Antibodi yang secara umum meningkat setelah paparan antigen adalah
IgM dan IgG. IgM adalah kelas imunoglobulin yang terdapat dalam konsentrasi
tertinggi kedua setelah IgG di dalam serum kebanyakan hewan. IgM lebih efisien
dibandingkan dengan IgG pada aktivasi komplemen, opsonisasi, netralisasi virus,
dan aglutinasi walaupun diproduksi dalam jumlah relatif kecil. IgM akan
terbentuk sebagai respon paling awal dan selanjutnya konsentrasi akan menurun
dengan cepat. Sementara itu IgG akan terus-menerus meningkat hingga level
maksimum dalam periode yang relatif lama. IgG adalah imunoglobulin yang
terdapat dalam konsentrasi tertinggi dalam serum darah karena lebih mudah
berdifusi ke dalam cairan ekstravaskular dibandingkan dengan imunoglobulin lain
sehingga berperan utama dalam mekanisme pertahanan yang diperantai antibodi
(Roitt 1991).
Respon kekebalan humoral utama terhadap infeksi E. coli bekerja secara
langsung melawan bakteri atau produknya, seperti faktor kolonisasi dan toksin.

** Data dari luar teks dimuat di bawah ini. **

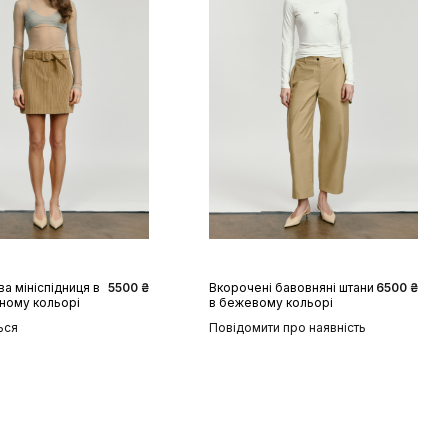
S
M
L
XS
S
M
L
XL
а мініспідниця в
5500 ₴
Вкорочені бавовняні штани
6500 ₴
ному кольорі
в бежевому кольорі
ься
Повідомити про наявність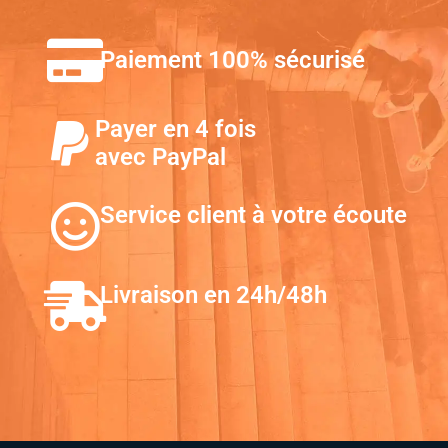
Paiement 100% sécurisé
Payer en 4 fois
avec PayPal
Service client à votre écoute
Livraison en 24h/48h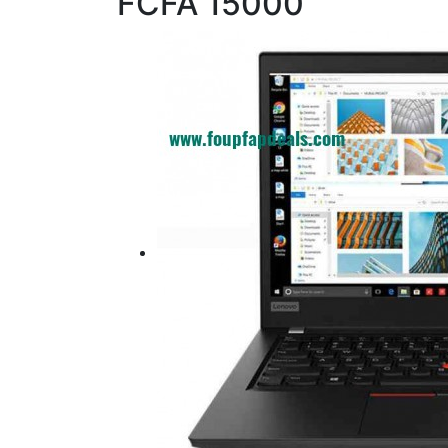
FCFA
15000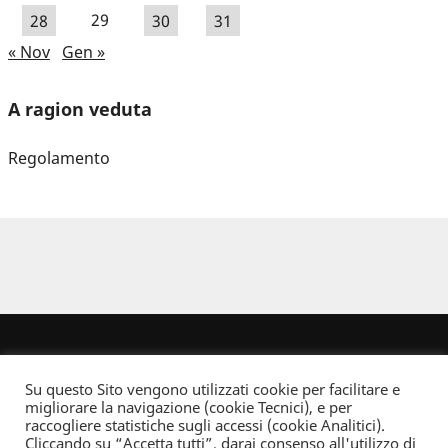
28
29
30
31
« Nov
Gen »
A ragion veduta
Regolamento
Su questo Sito vengono utilizzati cookie per facilitare e
migliorare la navigazione (cookie Tecnici), e per
raccogliere statistiche sugli accessi (cookie Analitici).
Cliccando su “Accetta tutti”, darai consenso all'utilizzo di
Dove non indicato altrimenti quest’opera è distribuita con Licenza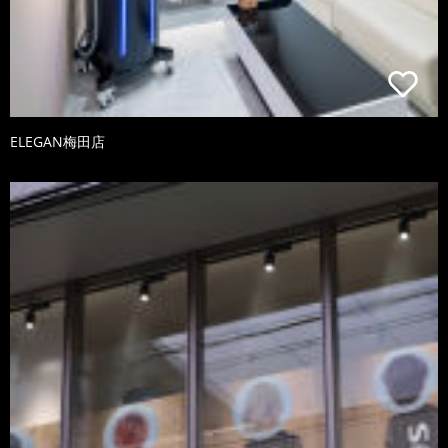
ELEGAN梅田店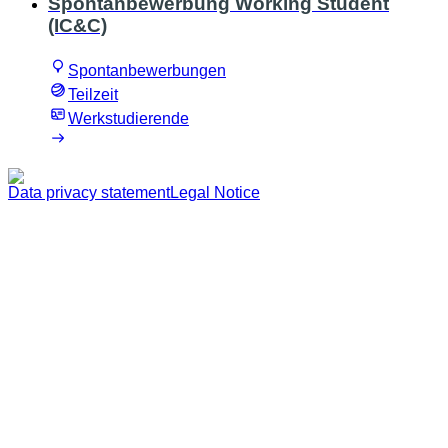
Spontanbewerbung Working Student
(IC&C)
Spontanbewerbungen
Teilzeit
Werkstudierende
Data privacy statement
Legal Notice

Antibodi terhadap antigen kapsul (K) dapat membantu menetralkan sifat
antifagosit dari kapsul (mengopsonisasi organisme) dan menyebabkan
penghancuran bakteri oleh sel fagositik. Antibodi juga akan berikatan dengan
reseptor sel usus sehingga ETEC tidak dapat melekat pada dinding usus dan tidak
patogen (Carter & Wise 2004). Salyers dan Whitt (1994) melaporkan bahwa
antibodi dalam usus halus akan melapisi permukaan usus halus sehingga
menghambat terjadinya perlekatan antara reseptor pada vili enterosit dengan
ETEC, akibatnya bakteri tidak dapat melekat pada dinding usus sehingga
kolonisasi E. coli pada vili dan produksi enterotoksin dapat dihindari.

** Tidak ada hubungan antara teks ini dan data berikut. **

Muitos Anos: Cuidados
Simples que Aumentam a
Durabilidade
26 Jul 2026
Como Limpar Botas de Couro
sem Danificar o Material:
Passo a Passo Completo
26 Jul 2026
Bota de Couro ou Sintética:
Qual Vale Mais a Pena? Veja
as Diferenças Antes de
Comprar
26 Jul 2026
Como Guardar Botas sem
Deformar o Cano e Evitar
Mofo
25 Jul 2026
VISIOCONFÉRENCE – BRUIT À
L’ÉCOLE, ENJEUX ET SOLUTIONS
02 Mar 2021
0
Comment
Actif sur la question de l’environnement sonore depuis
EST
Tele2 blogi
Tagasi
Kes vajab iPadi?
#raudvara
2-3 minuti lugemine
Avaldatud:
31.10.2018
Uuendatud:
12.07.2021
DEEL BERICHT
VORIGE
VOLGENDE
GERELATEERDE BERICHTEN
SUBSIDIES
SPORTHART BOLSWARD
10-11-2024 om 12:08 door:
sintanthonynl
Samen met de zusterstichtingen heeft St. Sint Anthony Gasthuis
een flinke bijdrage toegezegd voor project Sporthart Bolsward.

2.4. Enzyme-Linked Immunosorbent Assay (ELISA)
Enzyme-Linked Immunosorbent Assay (ELISA) merupakan salah satu jenis
uji pengikatan primer. Uji ini dapat digunakan untuk mengidentifikasi dan
mengukur antibodi atau antigen. Prinsip dasar ELISA adalah mengukur langsung
interaksi antara antigen dengan antibodi. Adanya antibodi menunjukkan adanya
paparan antigen ke dalam tubuh inang yang diperiksa (Tizard 2004). Menurut
18
Burgess (1995), teknik ELISA dapat bekerja dengan konsentrasi bahan yang
cukup kecil dengan tingkat sensitifitas yang tinggi. Terdapat dua macam teknik
ELISA yang merupakan metode dasar ELISA, yaitu ELISA langsung dan ELISA
tidak langsung. ELISA langsung maupun tidak langsung digunakan untuk
mendeteksi antigen dan antibodi dengan syarat salah satunya diketahui. Indikator
enzim untuk reaksi imunologi merupakan ciri utama teknik ELISA.
ELISA tidak langsung merupakan konfigurasi paling sederhana yang dapat
digunakan untuk mengukur titer antibodi. ELISA tidak langsung digunakan
sebagai uji serologik karena cepat, sederhana dan relatif murah (Parede & Ginting
1996). Ikatan antigen dan antibodi pada ELISA tidak langsung ada dua macam,
yaitu ikatan antigen-antibodi primer dan ikatan antibodi primer-antibodi sekunder.
Ikatan antigen-antibodi primer bersifat spesifik, terjadi antara epitop antigen
dengan paratop pada rantai Fab antibodi. Antibodi primer tidak berlabel dapat
diperoleh dari serum atau cairan tubuh lain. Ikatan antibodi primer-antibodi
sekunder bersifat tidak spesifik, artinya ikatan antara antibodi dan anti-antibodi
dapat terjadi pada semua macam antibodi. Antibodi sekunder (sering disebut juga
dengan konjugat) terikat pada enzim (berlabel enzim). Enzim ini dapat
menguraikan substrat yang ditambahkan sehingga terjadi perubahan warna
larutan. Kekuatan warna ini tergantung dari banyaknya substrat yang terurai.
Banyaknya substrat yang terurai tergantung dari banyaknya enzim dalam larutan.
Kekuatan ini menunjukkan jumlah ikatan antigen-antibodi primer (Burgess 1995).